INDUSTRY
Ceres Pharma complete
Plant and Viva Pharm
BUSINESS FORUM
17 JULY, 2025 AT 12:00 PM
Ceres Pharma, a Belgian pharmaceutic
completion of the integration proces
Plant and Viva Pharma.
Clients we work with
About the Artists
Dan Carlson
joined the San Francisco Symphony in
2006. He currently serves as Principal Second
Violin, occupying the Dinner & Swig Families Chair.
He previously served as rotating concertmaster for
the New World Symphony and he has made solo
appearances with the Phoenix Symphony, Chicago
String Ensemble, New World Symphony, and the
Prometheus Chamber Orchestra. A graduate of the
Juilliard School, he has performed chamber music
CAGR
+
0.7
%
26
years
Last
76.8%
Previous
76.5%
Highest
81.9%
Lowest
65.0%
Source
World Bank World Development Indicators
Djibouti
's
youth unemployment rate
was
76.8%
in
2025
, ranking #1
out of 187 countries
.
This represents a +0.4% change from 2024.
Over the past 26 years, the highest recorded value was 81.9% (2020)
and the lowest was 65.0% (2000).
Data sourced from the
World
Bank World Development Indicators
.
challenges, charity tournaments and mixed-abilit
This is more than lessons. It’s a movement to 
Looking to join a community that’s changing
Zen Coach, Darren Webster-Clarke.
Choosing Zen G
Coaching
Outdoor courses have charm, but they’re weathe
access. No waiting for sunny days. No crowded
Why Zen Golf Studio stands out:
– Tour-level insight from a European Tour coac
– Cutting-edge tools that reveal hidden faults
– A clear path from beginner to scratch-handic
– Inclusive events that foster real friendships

•••

In the records above, find every line with the word "Development" and copy it.

EXERCISE RESPONSE:
World Bank World Development Indicators
Bank World Development Indicators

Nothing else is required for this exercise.